| EXERCISE DATA |
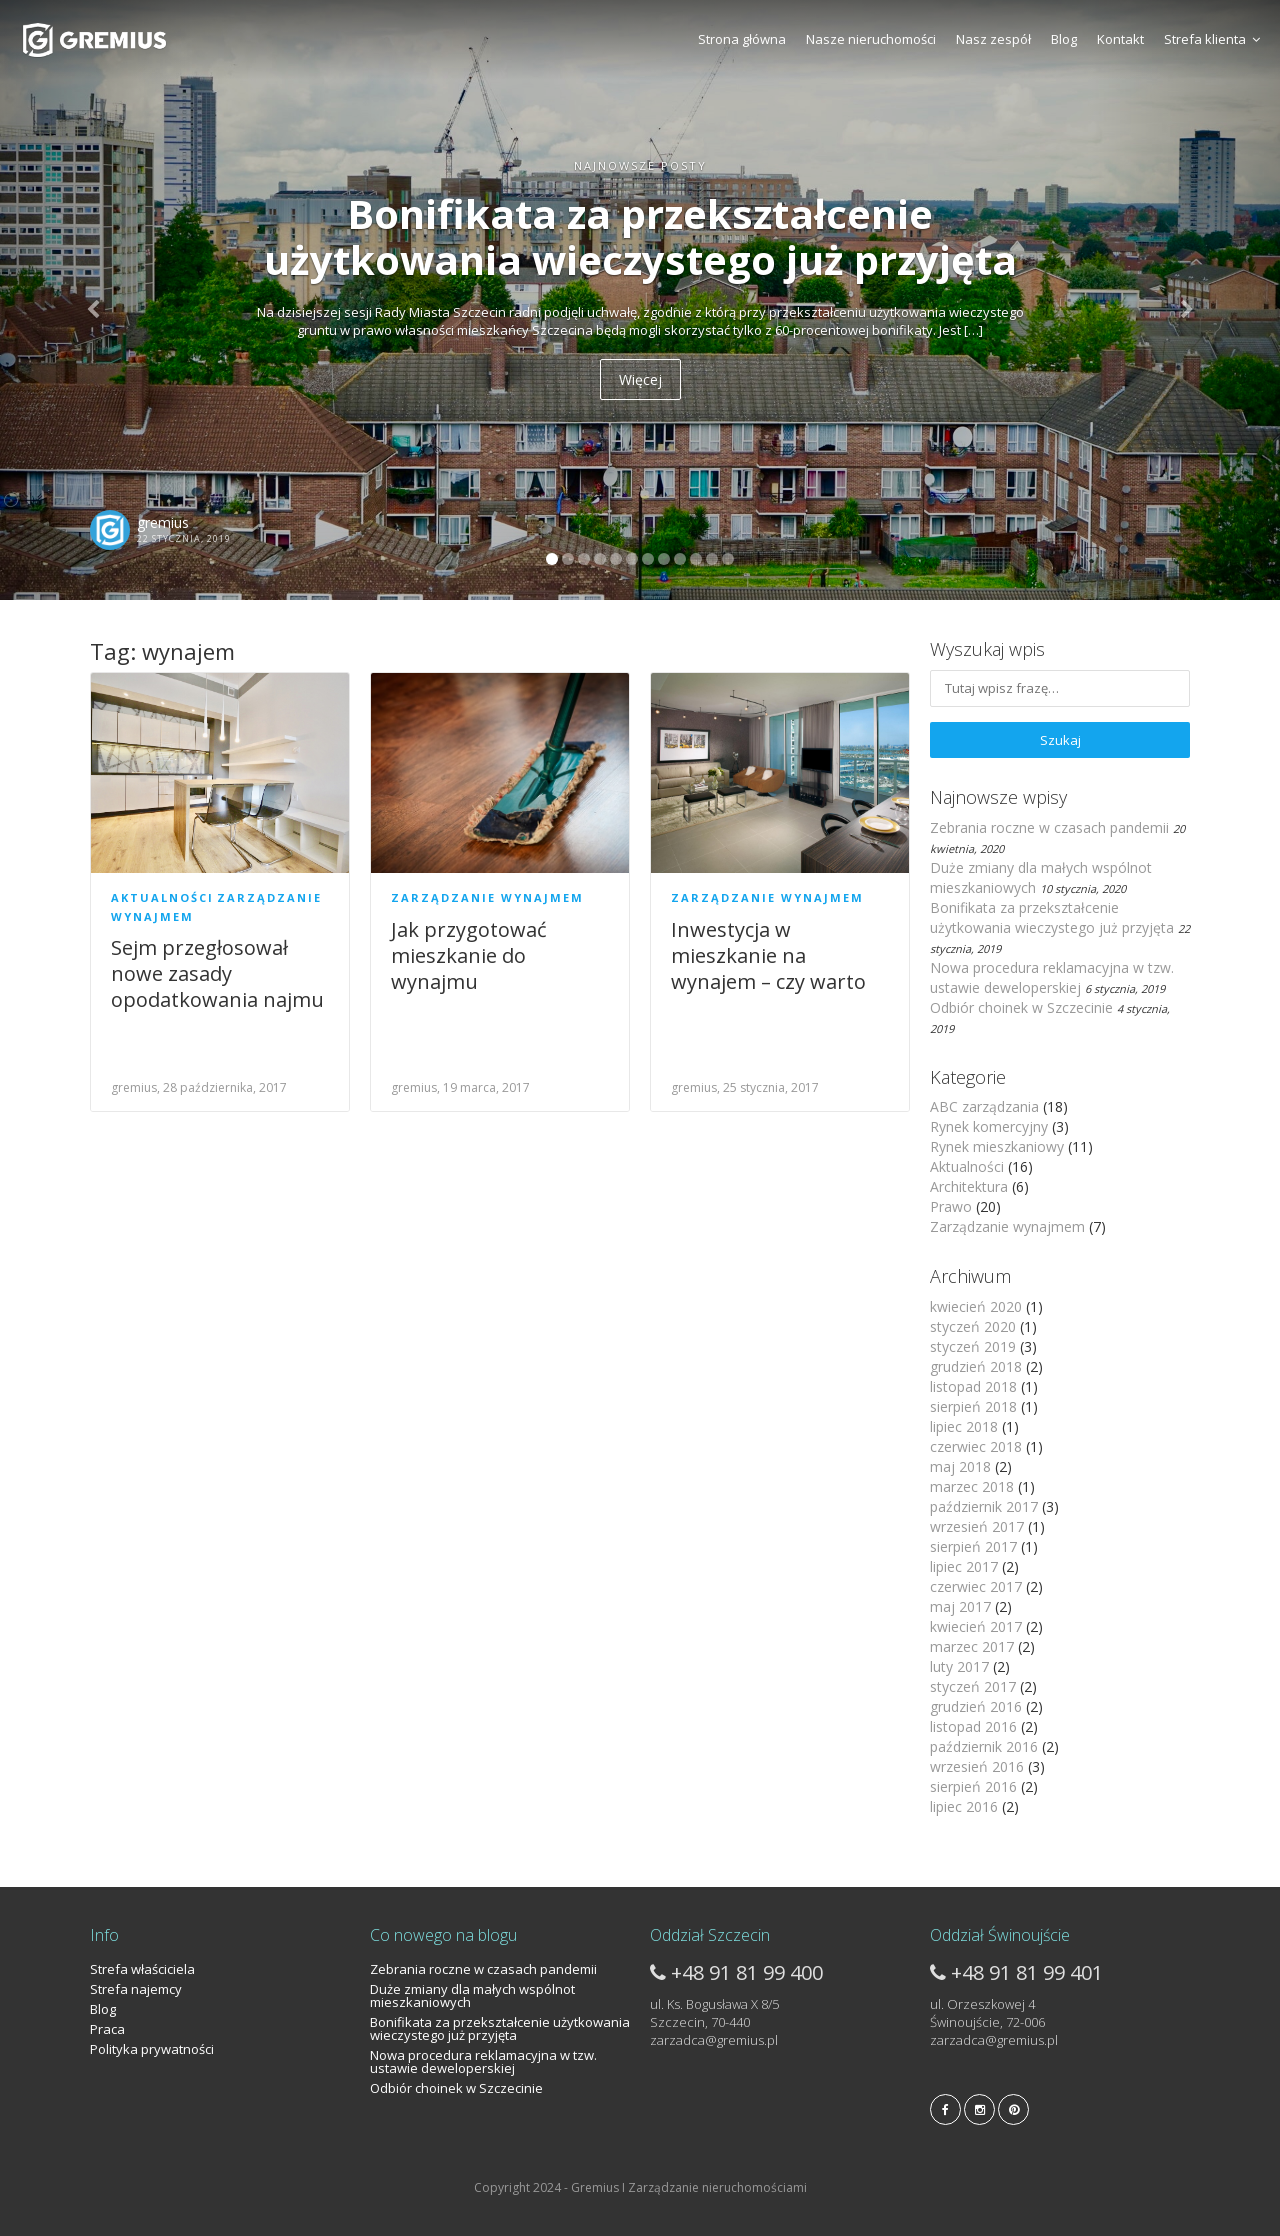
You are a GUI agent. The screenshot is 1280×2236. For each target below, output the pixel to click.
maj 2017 (960, 1606)
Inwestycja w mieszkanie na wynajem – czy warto (768, 955)
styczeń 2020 (973, 1326)
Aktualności (162, 897)
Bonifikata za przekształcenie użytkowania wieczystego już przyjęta (1052, 917)
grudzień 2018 (976, 1366)
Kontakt (1120, 39)
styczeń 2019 (973, 1346)
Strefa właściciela (142, 1969)
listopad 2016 (973, 1726)
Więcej (640, 379)
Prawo (951, 1206)
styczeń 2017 (973, 1686)
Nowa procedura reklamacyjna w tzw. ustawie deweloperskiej (1052, 977)
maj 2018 (960, 1466)
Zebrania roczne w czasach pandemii (1049, 827)
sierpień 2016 (973, 1786)
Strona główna (742, 39)
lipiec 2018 (964, 1426)
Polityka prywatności (152, 2049)
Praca (107, 2029)
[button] (96, 300)
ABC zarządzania (984, 1106)
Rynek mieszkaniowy (997, 1146)
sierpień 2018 (973, 1406)
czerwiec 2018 (976, 1446)
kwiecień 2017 (976, 1626)
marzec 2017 (972, 1646)
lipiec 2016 (964, 1806)
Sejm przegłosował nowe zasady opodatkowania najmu (217, 973)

| WHAT IS EXPECTED |
Without the pictures, please output every record exactly.

| ANSWER |
You are a GUI agent. The screenshot is 1280×2236. For each target below, output the pixel to click.
maj 2017 (960, 1606)
Inwestycja w mieszkanie na wynajem – czy warto (768, 955)
styczeń 2020 (973, 1326)
Aktualności (162, 897)
Bonifikata za przekształcenie użytkowania wieczystego już przyjęta (1052, 917)
grudzień 2018 (976, 1366)
Kontakt (1120, 39)
styczeń 2019 (973, 1346)
Strefa właściciela (142, 1969)
listopad 2016 (973, 1726)
Więcej (640, 379)
Prawo (951, 1206)
styczeń 2017 (973, 1686)
Nowa procedura reklamacyjna w tzw. ustawie deweloperskiej (1052, 977)
maj 2018 (960, 1466)
Zebrania roczne w czasach pandemii (1049, 827)
sierpień 2016 (973, 1786)
Strona główna (742, 39)
lipiec 2018 (964, 1426)
Polityka prywatności (152, 2049)
Praca (107, 2029)
[button] (96, 300)
ABC zarządzania (984, 1106)
Rynek mieszkaniowy (997, 1146)
sierpień 2018 (973, 1406)
czerwiec 2018 (976, 1446)
kwiecień 2017 (976, 1626)
marzec 2017 (972, 1646)
lipiec 2016 (964, 1806)
Sejm przegłosował nowe zasady opodatkowania najmu (217, 973)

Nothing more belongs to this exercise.